When is a Backup Not a Backup (and When is it)
There’s been a lot of debate regarding backups vs. snapshots lately, and this is a common conversation we have with customers and prospects. This debate usually either directly or obliquely claims that SimpliVity doesn’t have “true” backups. I’m going to spend a bit of time discussing SimpliVity’s own technology — which is what matters to our customers — not any of our competitors’ technology.
Let’s start by defining why backups are necessary in every IT shop. This one should be fairly obvious, but backups make it possible to replace lost or damaged data. This loss or damage can happen at multiple levels:
- the loss of one or more files due to a careless deletion, malware, or ransomware;
- the loss of one or more VMs;
- the loss of an individual component like a hard drive;
- the loss of a system node like a disk shelf or hyperconverged infrastructure node;
- the loss of an entire system or array;
- or the loss of an entire physical site.

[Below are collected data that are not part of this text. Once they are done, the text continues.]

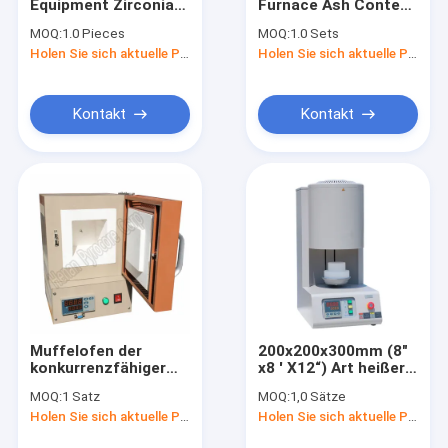
Equipment Zirconia
Furnace Ash Content
Kontakt
High Temperature
Ceramic Testing
MOQ:
1.0 Pieces
MOQ:
1.0 Sets
Electric Sintering
Equipment 1000
Holen Sie sich aktuelle Preis
Holen Sie sich aktuelle Preis
Laboratory Muffle
Degree Furnace
Furnace Heating
Annealing Boiler
Labormuffelofen
Kontakt
Kontakt
Elektrische Muffelferne
Hochtemperaturschleiföfen
Vakuummuffelfen
Industrie-Müffelfernen
Elektrische Glühöfen
Muffelofen der
200x200x300mm (8"
konkurrenzfähiger
x8 ' X12“) Art heißer
industrielle Schmelzofen
Preis-
Verkauf Aufzugs
MOQ:
1 Satz
MOQ:
1,0 Sätze
Laborausstattungs-
1600C des
Wärmebehandlungs-Ofen
Holen Sie sich aktuelle Preis
Holen Sie sich aktuelle Preis
langer
Ausglühenmuffelofens
Nutzungsdauer-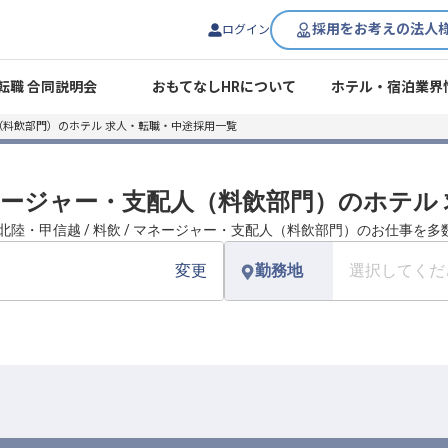
採用をお考えの法人
ログイン
転職 合同説明会
おもてなしHRについて
ホテル・宿泊業界
（料飲部門）のホテル 求人・転職・中途採用一覧
 マネージャー・支配人（料飲部門）のホテ
北陸・甲信越 / 料飲 / マネージャー・支配人（料飲部門）のお仕事を
変更
勤務地
選択してくだ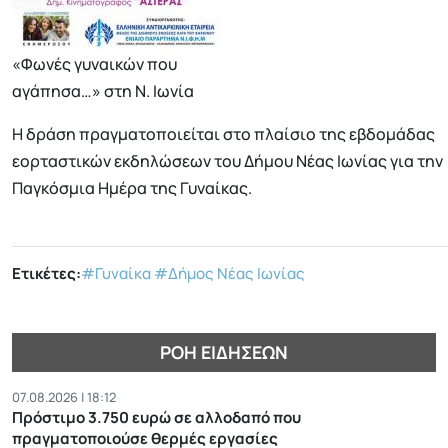
«Φωνές γυναικών που
αγάπησα…» στη Ν. Ιωνία
Η δράση πραγματοποιείται στο πλαίσιο της εβδομάδας
εορταστικών εκδηλώσεων του Δήμου Νέας Ιωνίας για την
Παγκόσμια Ημέρα της Γυναίκας.
Ετικέτες:
#Γυναίκα
#Δήμος Νέας Ιωνίας
ΡΟΉ ΕΙΔΉΣΕΩΝ
07.08.2026 | 18:12
Πρόστιμο 3.750 ευρώ σε αλλοδαπό που
πραγματοποιούσε θερμές εργασίες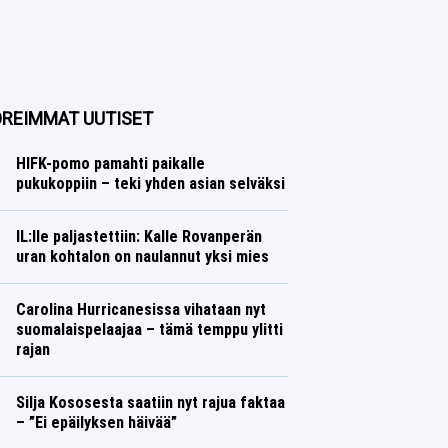
REIMMAT UUTISET
HIFK-pomo pamahti paikalle
pukukoppiin – teki yhden asian selväksi
Jääkiekko
Lasse Honkanen
IL:lle paljastettiin: Kalle Rovanperän
uran kohtalon on naulannut yksi mies
Ralli
Lasse Honkanen
Carolina Hurricanesissa vihataan nyt
suomalaispelaajaa – tämä temppu ylitti
rajan
Jääkiekko
Lasse Honkanen
Silja Kososesta saatiin nyt rajua faktaa
– ”Ei epäilyksen häivää”
Yleisurheilu
Lasse Honkanen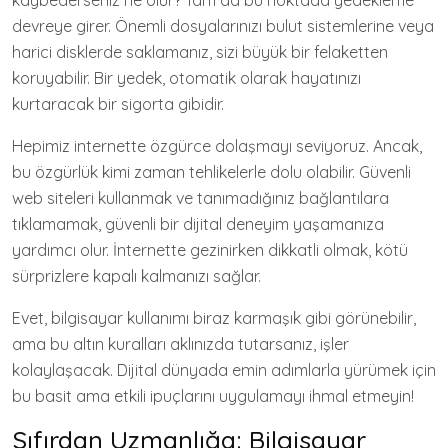
kaybederseniz ne olur? Tam da bu noktada yedekleme
devreye girer. Önemli dosyalarınızı bulut sistemlerine veya
harici disklerde saklamanız, sizi büyük bir felaketten
koruyabilir. Bir yedek, otomatik olarak hayatınızı
kurtaracak bir sigorta gibidir.
Hepimiz internette özgürce dolaşmayı seviyoruz. Ancak,
bu özgürlük kimi zaman tehlikelerle dolu olabilir. Güvenli
web siteleri kullanmak ve tanımadığınız bağlantılara
tıklamamak, güvenli bir dijital deneyim yaşamanıza
yardımcı olur. İnternette gezinirken dikkatli olmak, kötü
sürprizlere kapalı kalmanızı sağlar.
Evet, bilgisayar kullanımı biraz karmaşık gibi görünebilir,
ama bu altın kuralları aklınızda tutarsanız, işler
kolaylaşacak. Dijital dünyada emin adımlarla yürümek için
bu basit ama etkili ipuçlarını uygulamayı ihmal etmeyin!
Sıfırdan Uzmanlığa: Bilgisayar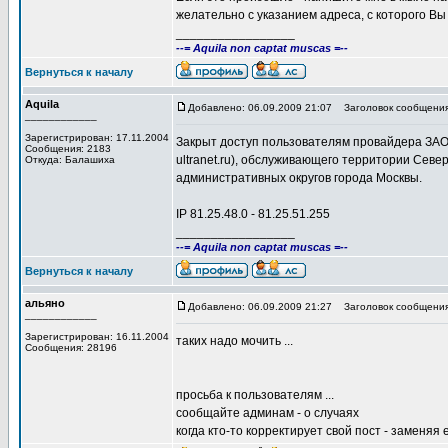
желательно с указанием адреса, с которого Вы
_________________
--= Aquila non captat muscas =--
Вернуться к началу
Aquila
Добавлено: 06.09.2009 21:07
Заголовок сообщения
____________
Зарегистрирован: 17.11.2004
Закрыт доступ пользователям провайдера ЗА
Сообщения: 2183
ultranet.ru), обслуживающего территории Севе
Откуда: Балашиха
административных округов города Москвы.
IP 81.25.48.0 - 81.25.51.255
_________________
--= Aquila non captat muscas =--
Вернуться к началу
альяно
Добавлено: 06.09.2009 21:27
Заголовок сообщения
____________
Зарегистрирован: 16.11.2004
таких надо мочить ...
Сообщения: 28196
просьба к пользователям ...
сообщайте админам - о случаях
когда кто-то корректирует свой пост - заменяя е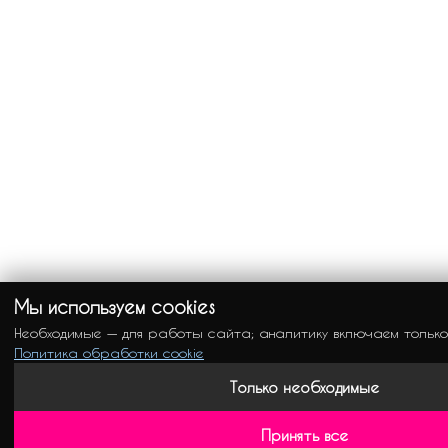
Мы используем cookies
Необходимые — для работы сайта; аналитику включаем только
Политика обработки cookie
Только необходимые
Принять все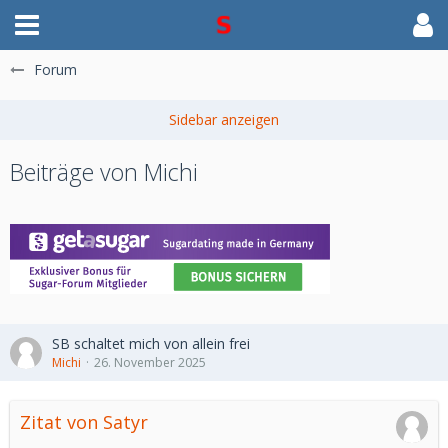
Forum
Beiträge von Michi
SB schaltet mich von allein frei
Michi
26. November 2025
Zitat von Satyr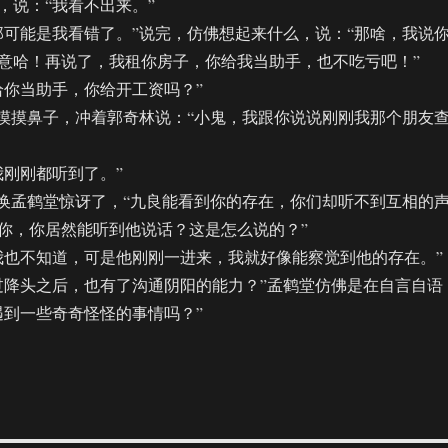
说：“我看不出来。”
能是我看错了。”说完，仿佛想起来什么，说：“那啥，我说
意哈！再说了，我租你房子，你给我当助手，也不吃亏吧！”
你当助手，你给开工资吗？”
摸鼻子，冲着郭奇林说：“小鬼，我跟你说说刚刚我那个朋友
刚刚都听到了。”
孟鹤堂惊讶了，“九良能看到你的存在，你们却听不到互相的
你，你居然能听到他说话？这是怎么说的？”
也不知道，可是他刚刚一进来，我就好像能察觉到他的存在。”
降头之后，也有了沟通阴阳的能力？”孟鹤堂仿佛是在自言自语
遇到一些奇奇怪怪的事情吗？”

A secondary reason in addition to recovering from this loss of data is to provide the ability to return to different points of time. This can help in situations where the loss or corruption may have gone unnoticed for an undetermined amount of time. It can also help in situations where a previous copy of data can be useful for testing or verification.
So what is it any vendor needs to provide in a backup product or feature? Obviously, based on the above details, having the ability to keep multiple points in time for a well-defined retention period, and being able to restore this data quickly is critical. In order to do this, you need to ensure that the backup is safely stored outside the fault domain you are aiming to protect. For example, RAID works great to handle the loss of a single hard disk drive, whereas storing the full set of VM data on two separate nodes is critical for surviving the loss of an entire node. If you’re worried about the loss of an entire site, then storing your data at a second physical location is the proper strategy. In this last case, having an efficient way to complete the replication of the backups to the remote site in a reasonable period of time can be a major concern. While not a core requirement, being able to have the data as close as possible for quick restoration is a very nice to have in order to reduce recovery time.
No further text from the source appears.